*TASK INSTRUCTIONS*:
Give back the listing in full and exactly, leaving out the images.

*DATA BLOCK*:

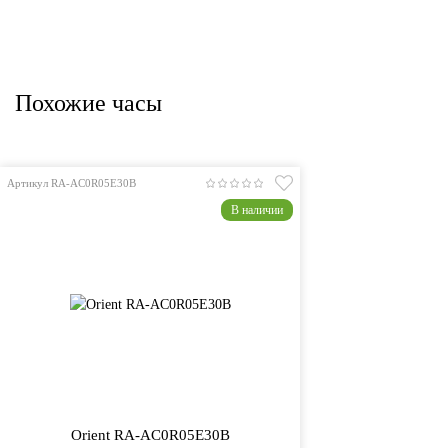
Похожие часы
Артикул RA-AC0R05E30B
В наличии
Orient RA-AC0R05E30B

*SOLVED PROBLEM*:
Похожие часы
Артикул RA-AC0R05E30B
В наличии
Orient RA-AC0R05E30B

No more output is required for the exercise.